[Rendered page images]
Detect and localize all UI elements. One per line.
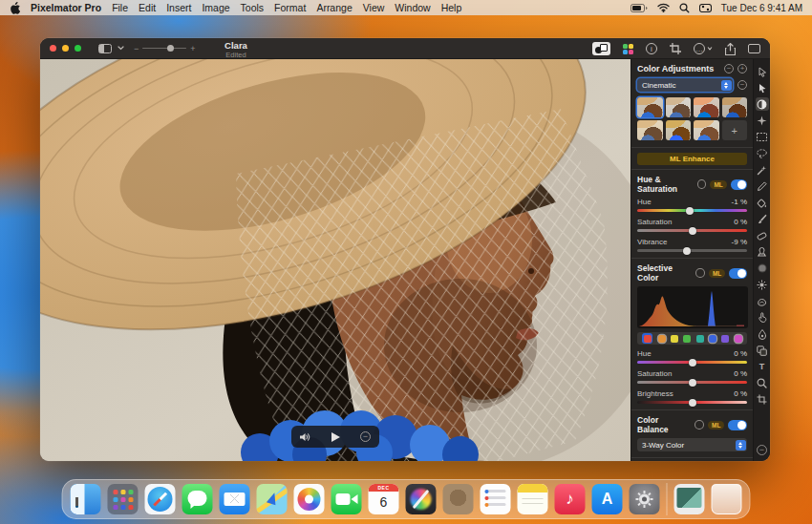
swatch-teal[interactable] [696, 335, 704, 343]
volume-icon[interactable] [300, 432, 310, 442]
reset-section-icon[interactable] [694, 420, 704, 430]
dock-maps-icon[interactable] [257, 484, 288, 514]
warp-tool[interactable] [756, 311, 769, 325]
menu-file[interactable]: File [112, 2, 128, 13]
selective-color-toggle[interactable] [729, 268, 747, 279]
dock-messages-icon[interactable] [182, 484, 213, 514]
swatch-purple[interactable] [721, 335, 729, 343]
fill-tool[interactable] [756, 197, 769, 210]
menu-window[interactable]: Window [395, 2, 430, 13]
slider-thumb[interactable] [689, 379, 696, 387]
dock-launchpad-icon[interactable] [108, 484, 139, 514]
menu-insert[interactable]: Insert [166, 2, 191, 13]
arrange-tool[interactable] [756, 81, 769, 94]
more-tools-button[interactable]: − [756, 443, 769, 456]
preset-thumb-selected[interactable] [637, 97, 663, 117]
zoom-tool[interactable] [756, 377, 769, 390]
dock-pixelmator-pro-icon[interactable] [406, 484, 437, 514]
preset-select[interactable]: Cinematic [637, 78, 733, 92]
menu-clock[interactable]: Tue Dec 6 9:41 AM [721, 3, 802, 13]
play-icon[interactable] [331, 432, 340, 442]
menu-image[interactable]: Image [202, 2, 229, 13]
search-icon[interactable] [679, 3, 690, 13]
more-toolbar-button[interactable]: … [694, 43, 713, 54]
erase-tool[interactable] [756, 229, 769, 242]
dock-minimized-window[interactable] [674, 484, 705, 514]
selective-brightness-slider[interactable] [637, 401, 747, 404]
dock-calendar-icon[interactable]: DEC 6 [369, 484, 399, 514]
pen-tool[interactable] [756, 327, 769, 341]
rect-select-tool[interactable] [756, 131, 769, 144]
dock-contacts-icon[interactable] [443, 484, 474, 514]
clone-tool[interactable] [756, 245, 769, 259]
slider-thumb[interactable] [686, 207, 694, 215]
title-bar[interactable]: − + Clara Edited i … [40, 38, 770, 59]
zoom-out-icon[interactable]: − [134, 44, 139, 53]
preset-thumb[interactable] [637, 120, 663, 140]
selective-saturation-slider[interactable] [637, 381, 747, 384]
reset-section-icon[interactable] [697, 179, 706, 189]
effects-toolbar-button[interactable] [623, 44, 633, 54]
info-toolbar-button[interactable]: i [646, 43, 657, 54]
slider-thumb[interactable] [689, 359, 696, 367]
menu-edit[interactable]: Edit [139, 2, 156, 13]
dock-notes-icon[interactable] [518, 484, 548, 514]
menu-tools[interactable]: Tools [241, 2, 265, 13]
color-balance-mode-select[interactable]: 3-Way Color [637, 438, 747, 451]
selective-hue-slider[interactable] [637, 361, 747, 364]
minimize-button[interactable] [62, 45, 69, 52]
chevron-down-icon[interactable] [118, 46, 124, 51]
draw-tool[interactable] [756, 179, 769, 193]
zoom-slider-knob[interactable] [167, 45, 174, 52]
dock-trash-icon[interactable] [712, 484, 742, 514]
ml-enhance-button[interactable]: ML Enhance [637, 153, 747, 165]
share-toolbar-button[interactable] [725, 43, 736, 55]
battery-icon[interactable] [630, 4, 648, 12]
reset-section-icon[interactable] [695, 268, 704, 278]
smudge-tool[interactable] [756, 295, 769, 308]
dock-finder-icon[interactable] [71, 484, 101, 514]
preset-thumb[interactable] [666, 120, 692, 140]
swatch-green[interactable] [683, 335, 691, 343]
dock-photos-icon[interactable] [294, 484, 325, 514]
hue-saturation-toggle[interactable] [731, 179, 747, 190]
color-balance-toggle[interactable] [728, 420, 747, 430]
slider-thumb[interactable] [683, 247, 691, 255]
saturation-slider[interactable] [637, 229, 747, 232]
add-preset-button[interactable]: + [722, 120, 748, 140]
add-adjustment-icon[interactable]: + [737, 64, 747, 73]
quick-select-tool[interactable] [756, 163, 769, 177]
dock-settings-icon[interactable] [630, 484, 660, 514]
dock-facetime-icon[interactable] [331, 484, 362, 514]
move-tool[interactable] [756, 65, 769, 78]
type-tool[interactable]: T [756, 360, 769, 373]
sidebar-toggle-icon[interactable] [98, 44, 112, 53]
apple-menu-icon[interactable] [10, 2, 20, 14]
color-adjustments-tool[interactable] [756, 97, 769, 111]
blur-tool[interactable] [756, 262, 769, 275]
crop-tool[interactable] [756, 393, 769, 407]
remove-adjustment-icon[interactable]: − [724, 64, 734, 73]
dock-music-icon[interactable]: ♪ [555, 484, 586, 514]
dock-mail-icon[interactable] [220, 484, 250, 514]
dock-reminders-icon[interactable] [481, 484, 511, 514]
dock-safari-icon[interactable] [145, 484, 176, 514]
preset-thumb[interactable] [694, 97, 719, 117]
wifi-icon[interactable] [657, 3, 670, 12]
menu-view[interactable]: View [363, 2, 385, 13]
menu-help[interactable]: Help [441, 2, 462, 13]
canvas-toolbar-button[interactable] [748, 44, 760, 53]
control-center-icon[interactable] [699, 4, 712, 12]
video-player-controls[interactable]: − [291, 426, 379, 448]
slider-thumb[interactable] [689, 399, 696, 407]
remove-preset-icon[interactable]: − [737, 80, 747, 90]
swatch-orange[interactable] [658, 335, 666, 343]
vibrance-slider[interactable] [637, 249, 747, 252]
menu-arrange[interactable]: Arrange [316, 2, 352, 13]
swatch-red-selected[interactable] [642, 333, 652, 344]
lasso-select-tool[interactable] [756, 147, 769, 160]
trim-icon[interactable]: − [360, 431, 371, 442]
crop-toolbar-button[interactable] [670, 43, 681, 54]
slider-thumb[interactable] [689, 227, 696, 235]
menu-format[interactable]: Format [274, 2, 306, 13]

> **INSTRUCTIONS FOR THE TASK**
Copy all the lines of data exactly as they appear, dropping any images.

> **WRITTEN SOLUTION**
Detect and localize all UI elements. One per line.
swatch-teal[interactable] [696, 335, 704, 343]
volume-icon[interactable] [300, 432, 310, 442]
reset-section-icon[interactable] [694, 420, 704, 430]
dock-maps-icon[interactable] [257, 484, 288, 514]
warp-tool[interactable] [756, 311, 769, 325]
menu-file[interactable]: File [112, 2, 128, 13]
selective-color-toggle[interactable] [729, 268, 747, 279]
dock-messages-icon[interactable] [182, 484, 213, 514]
swatch-purple[interactable] [721, 335, 729, 343]
fill-tool[interactable] [756, 197, 769, 210]
menu-window[interactable]: Window [395, 2, 430, 13]
slider-thumb[interactable] [689, 379, 696, 387]
dock-launchpad-icon[interactable] [108, 484, 139, 514]
menu-insert[interactable]: Insert [166, 2, 191, 13]
arrange-tool[interactable] [756, 81, 769, 94]
more-tools-button[interactable]: − [756, 443, 769, 456]
preset-thumb-selected[interactable] [637, 97, 663, 117]
zoom-tool[interactable] [756, 377, 769, 390]
dock-pixelmator-pro-icon[interactable] [406, 484, 437, 514]
preset-select[interactable]: Cinematic [637, 78, 733, 92]
menu-clock[interactable]: Tue Dec 6 9:41 AM [721, 3, 802, 13]
play-icon[interactable] [331, 432, 340, 442]
menu-image[interactable]: Image [202, 2, 229, 13]
search-icon[interactable] [679, 3, 690, 13]
more-toolbar-button[interactable]: … [694, 43, 713, 54]
erase-tool[interactable] [756, 229, 769, 242]
dock-minimized-window[interactable] [674, 484, 705, 514]
selective-brightness-slider[interactable] [637, 401, 747, 404]
dock-calendar-icon[interactable]: DEC 6 [369, 484, 399, 514]
pen-tool[interactable] [756, 327, 769, 341]
rect-select-tool[interactable] [756, 131, 769, 144]
dock-contacts-icon[interactable] [443, 484, 474, 514]
clone-tool[interactable] [756, 245, 769, 259]
slider-thumb[interactable] [686, 207, 694, 215]
title-bar[interactable]: − + Clara Edited i … [40, 38, 770, 59]
zoom-out-icon[interactable]: − [134, 44, 139, 53]
preset-thumb[interactable] [637, 120, 663, 140]
selective-saturation-slider[interactable] [637, 381, 747, 384]
reset-section-icon[interactable] [697, 179, 706, 189]
effects-toolbar-button[interactable] [623, 44, 633, 54]
info-toolbar-button[interactable]: i [646, 43, 657, 54]
slider-thumb[interactable] [689, 359, 696, 367]
menu-edit[interactable]: Edit [139, 2, 156, 13]
dock-notes-icon[interactable] [518, 484, 548, 514]
menu-tools[interactable]: Tools [241, 2, 265, 13]
color-balance-mode-select[interactable]: 3-Way Color [637, 438, 747, 451]
selective-hue-slider[interactable] [637, 361, 747, 364]
minimize-button[interactable] [62, 45, 69, 52]
chevron-down-icon[interactable] [118, 46, 124, 51]
draw-tool[interactable] [756, 179, 769, 193]
zoom-slider-knob[interactable] [167, 45, 174, 52]
dock-trash-icon[interactable] [712, 484, 742, 514]
ml-enhance-button[interactable]: ML Enhance [637, 153, 747, 165]
share-toolbar-button[interactable] [725, 43, 736, 55]
battery-icon[interactable] [630, 4, 648, 12]
reset-section-icon[interactable] [695, 268, 704, 278]
smudge-tool[interactable] [756, 295, 769, 308]
dock-finder-icon[interactable] [71, 484, 101, 514]
preset-thumb[interactable] [666, 120, 692, 140]
swatch-green[interactable] [683, 335, 691, 343]
dock-photos-icon[interactable] [294, 484, 325, 514]
hue-saturation-toggle[interactable] [731, 179, 747, 190]
color-balance-toggle[interactable] [728, 420, 747, 430]
slider-thumb[interactable] [683, 247, 691, 255]
saturation-slider[interactable] [637, 229, 747, 232]
add-preset-button[interactable]: + [722, 120, 748, 140]
add-adjustment-icon[interactable]: + [737, 64, 747, 73]
quick-select-tool[interactable] [756, 163, 769, 177]
dock-settings-icon[interactable] [630, 484, 660, 514]
dock-facetime-icon[interactable] [331, 484, 362, 514]
move-tool[interactable] [756, 65, 769, 78]
type-tool[interactable]: T [756, 360, 769, 373]
sidebar-toggle-icon[interactable] [98, 44, 112, 53]
apple-menu-icon[interactable] [10, 2, 20, 14]
color-adjustments-tool[interactable] [756, 97, 769, 111]
blur-tool[interactable] [756, 262, 769, 275]
crop-tool[interactable] [756, 393, 769, 407]
remove-adjustment-icon[interactable]: − [724, 64, 734, 73]
dock-music-icon[interactable]: ♪ [555, 484, 586, 514]
dock-mail-icon[interactable] [220, 484, 250, 514]
dock-reminders-icon[interactable] [481, 484, 511, 514]
dock-safari-icon[interactable] [145, 484, 176, 514]
preset-thumb[interactable] [694, 97, 719, 117]
wifi-icon[interactable] [657, 3, 670, 12]
menu-view[interactable]: View [363, 2, 385, 13]
menu-help[interactable]: Help [441, 2, 462, 13]
canvas-toolbar-button[interactable] [748, 44, 760, 53]
control-center-icon[interactable] [699, 4, 712, 12]
video-player-controls[interactable]: − [291, 426, 379, 448]
slider-thumb[interactable] [689, 399, 696, 407]
remove-preset-icon[interactable]: − [737, 80, 747, 90]
swatch-orange[interactable] [658, 335, 666, 343]
vibrance-slider[interactable] [637, 249, 747, 252]
menu-arrange[interactable]: Arrange [316, 2, 352, 13]
swatch-red-selected[interactable] [642, 333, 652, 344]
lasso-select-tool[interactable] [756, 147, 769, 160]
trim-icon[interactable]: − [360, 431, 371, 442]
crop-toolbar-button[interactable] [670, 43, 681, 54]
slider-thumb[interactable] [689, 227, 696, 235]
menu-format[interactable]: Format [274, 2, 306, 13]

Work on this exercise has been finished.